Hausmann: In order to establish a large-scale mobility system that doesn't end at a border and that, so to speak, forces travellers to first find out "what app do I need here now?" and "is there any travel information in my language at all", we link existing travel information systems with each other. This means that I could travel from Vienna to Bucharest with my usual travel app.
Neuhäuser: Travellers enjoy many advantages. On the one hand, they can rely on the familiar functionality of their usual travel information service and on the other hand, this service is extended by further information. For example, information on continuous, cross-border routes, or the additional services offered by other modes of transport. This makes access to information both more convenient and more efficient.
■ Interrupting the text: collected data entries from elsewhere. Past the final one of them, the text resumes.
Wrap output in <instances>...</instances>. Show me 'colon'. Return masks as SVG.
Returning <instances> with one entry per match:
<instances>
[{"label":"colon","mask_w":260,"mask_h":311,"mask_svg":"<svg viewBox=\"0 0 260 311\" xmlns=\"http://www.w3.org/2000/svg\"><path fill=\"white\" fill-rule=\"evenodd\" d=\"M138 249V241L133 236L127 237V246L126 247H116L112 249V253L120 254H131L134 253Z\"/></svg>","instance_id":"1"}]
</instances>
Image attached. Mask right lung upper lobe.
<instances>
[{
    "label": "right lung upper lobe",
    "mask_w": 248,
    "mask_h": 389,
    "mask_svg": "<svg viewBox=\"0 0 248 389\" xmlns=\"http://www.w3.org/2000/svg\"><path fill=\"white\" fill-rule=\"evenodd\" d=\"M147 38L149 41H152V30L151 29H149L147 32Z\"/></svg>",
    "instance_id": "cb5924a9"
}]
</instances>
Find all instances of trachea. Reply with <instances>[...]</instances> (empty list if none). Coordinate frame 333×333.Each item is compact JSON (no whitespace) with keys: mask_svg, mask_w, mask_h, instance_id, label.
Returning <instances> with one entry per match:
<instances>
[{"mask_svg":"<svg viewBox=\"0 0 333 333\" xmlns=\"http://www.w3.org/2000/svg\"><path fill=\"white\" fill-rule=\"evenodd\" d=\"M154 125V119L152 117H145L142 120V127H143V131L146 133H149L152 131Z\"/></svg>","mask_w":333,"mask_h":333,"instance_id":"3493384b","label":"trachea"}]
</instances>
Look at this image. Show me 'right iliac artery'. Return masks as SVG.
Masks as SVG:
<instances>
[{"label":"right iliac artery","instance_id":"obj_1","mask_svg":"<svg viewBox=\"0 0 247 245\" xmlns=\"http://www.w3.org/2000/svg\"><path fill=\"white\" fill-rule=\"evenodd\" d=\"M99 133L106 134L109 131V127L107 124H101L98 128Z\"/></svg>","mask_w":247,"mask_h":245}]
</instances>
You feel like a fish in the water, because you are always on familiar ground and can easily reach all destinations.
"Ideally, it should lead to a reduction of individual traffic by making people aware that there are indeed practical, fast and comfortable alternatives to the personal car."
What effects on the transport system are conceivable?
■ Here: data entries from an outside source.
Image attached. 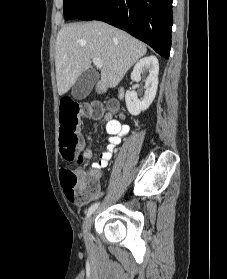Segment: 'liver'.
Instances as JSON below:
<instances>
[{
  "label": "liver",
  "instance_id": "1",
  "mask_svg": "<svg viewBox=\"0 0 227 279\" xmlns=\"http://www.w3.org/2000/svg\"><path fill=\"white\" fill-rule=\"evenodd\" d=\"M147 52L145 44L103 22L72 23L56 39L55 68L58 94L64 95L87 71L93 58L102 61L101 80L116 87L127 71Z\"/></svg>",
  "mask_w": 227,
  "mask_h": 279
}]
</instances>
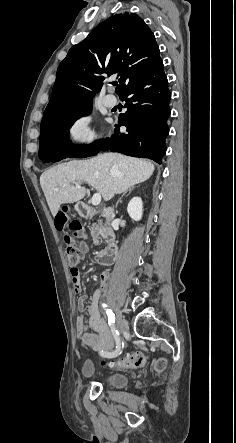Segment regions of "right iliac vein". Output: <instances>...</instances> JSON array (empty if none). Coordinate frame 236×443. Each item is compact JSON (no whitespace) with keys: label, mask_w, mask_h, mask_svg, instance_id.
Wrapping results in <instances>:
<instances>
[{"label":"right iliac vein","mask_w":236,"mask_h":443,"mask_svg":"<svg viewBox=\"0 0 236 443\" xmlns=\"http://www.w3.org/2000/svg\"><path fill=\"white\" fill-rule=\"evenodd\" d=\"M127 326V322L124 318L119 317L117 320V329L119 332H122Z\"/></svg>","instance_id":"right-iliac-vein-1"}]
</instances>
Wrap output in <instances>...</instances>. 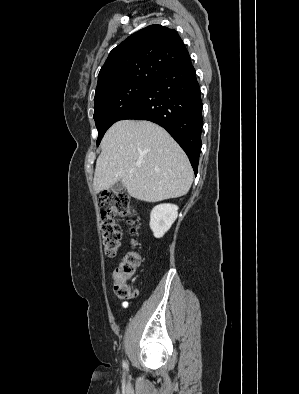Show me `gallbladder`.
Returning <instances> with one entry per match:
<instances>
[{
    "instance_id": "obj_1",
    "label": "gallbladder",
    "mask_w": 299,
    "mask_h": 394,
    "mask_svg": "<svg viewBox=\"0 0 299 394\" xmlns=\"http://www.w3.org/2000/svg\"><path fill=\"white\" fill-rule=\"evenodd\" d=\"M124 189V184L122 181H117L114 185H112V190L115 192H120Z\"/></svg>"
}]
</instances>
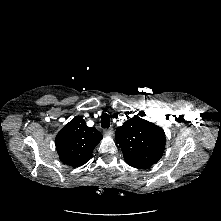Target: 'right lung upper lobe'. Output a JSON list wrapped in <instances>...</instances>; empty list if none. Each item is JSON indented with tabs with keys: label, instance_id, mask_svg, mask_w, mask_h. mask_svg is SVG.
Instances as JSON below:
<instances>
[{
	"label": "right lung upper lobe",
	"instance_id": "right-lung-upper-lobe-1",
	"mask_svg": "<svg viewBox=\"0 0 221 221\" xmlns=\"http://www.w3.org/2000/svg\"><path fill=\"white\" fill-rule=\"evenodd\" d=\"M102 134L88 127L81 118H74L57 134L55 144L60 160L69 166L78 167L91 157Z\"/></svg>",
	"mask_w": 221,
	"mask_h": 221
}]
</instances>
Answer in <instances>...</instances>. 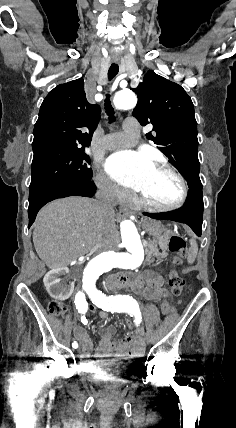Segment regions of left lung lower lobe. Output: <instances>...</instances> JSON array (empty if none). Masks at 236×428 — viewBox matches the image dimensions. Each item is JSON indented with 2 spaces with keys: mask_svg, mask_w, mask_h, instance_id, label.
<instances>
[{
  "mask_svg": "<svg viewBox=\"0 0 236 428\" xmlns=\"http://www.w3.org/2000/svg\"><path fill=\"white\" fill-rule=\"evenodd\" d=\"M203 210L202 188H193L189 189L187 200L180 209L164 213H144V215L154 219L185 223L192 228L196 235L201 236Z\"/></svg>",
  "mask_w": 236,
  "mask_h": 428,
  "instance_id": "obj_1",
  "label": "left lung lower lobe"
}]
</instances>
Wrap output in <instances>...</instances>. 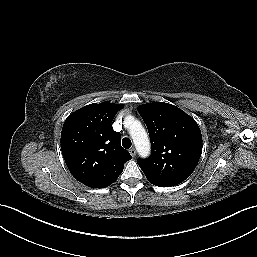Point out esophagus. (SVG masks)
<instances>
[{
	"mask_svg": "<svg viewBox=\"0 0 257 257\" xmlns=\"http://www.w3.org/2000/svg\"><path fill=\"white\" fill-rule=\"evenodd\" d=\"M129 152H130V154H131L133 157L136 156V149H135V148L129 149Z\"/></svg>",
	"mask_w": 257,
	"mask_h": 257,
	"instance_id": "1",
	"label": "esophagus"
}]
</instances>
Hausmann: The advantage of such integrated systems is always to be found in the multimodal approach. Ideally, it should lead to a reduction of individual traffic by making people aware that there are indeed practical, fast and comfortable alternatives to the personal car.
Neuhäuser: Access to information alone is often a major barrier. So if you have to ask three information systems, which you might not really know, it can be quite challenging to just to get the information about how to get from door to door. We want to dismantle these hurdles in order to make mobility offers away from one's own car better known and more attractive.
Is there also such a thing as a vision of the future mobility system that drives you?
Hausmann: Absolutely. From an European point of view, we have already addressed this matter. For example, there is the "White Paper on Transport" of 2011 or the 2020 Strategy, which describe the European visions of a holistic multimodal transport system. Multimodality and the interlinking of different types of transport are the main focus.
Neuhäuser: Of course in the future it would also be nice if you only had to buy one ticket for your trip, no matter how often you change to another mode of transport or country. Or, to think even further, you no longer have an annual ticket for the subway or suburban train, but for the entire mobility system. A kind of subscription with which I could use car sharing, bike sharing, rental cars, buses, trains, trams and taxis in equal measure. However, we now have to lay the foundations for this by managing the cross-modal distribution of information.
What are the next steps?
Neuhäuser: We are now in a process of persuasion. We want to give operators the opportunity to familiarize themselves with these technologies and to implement them in their systems on a pilot basis. They must ask themselves whether they themselves want to be central nodes in European travel information in the future. Because it is not just a question of achieving a final result and, for example, implementing the "Danube Region Journey Planner", i.e. a travel information service for the entire Danube region. It's also about learning and development processes among the stakeholders and partners involved, so that we can move into an operational phase later.
Hausmann: I would also see this as an opportunity. Because linking services extends the reach and business areas of the individual operators.
Neuhäuser: By the end of the year we will still be busy with the technical implementation, but from next year the distributed system with all its components will be completed and the attractiveness for the end customer will also be presented in demonstrations.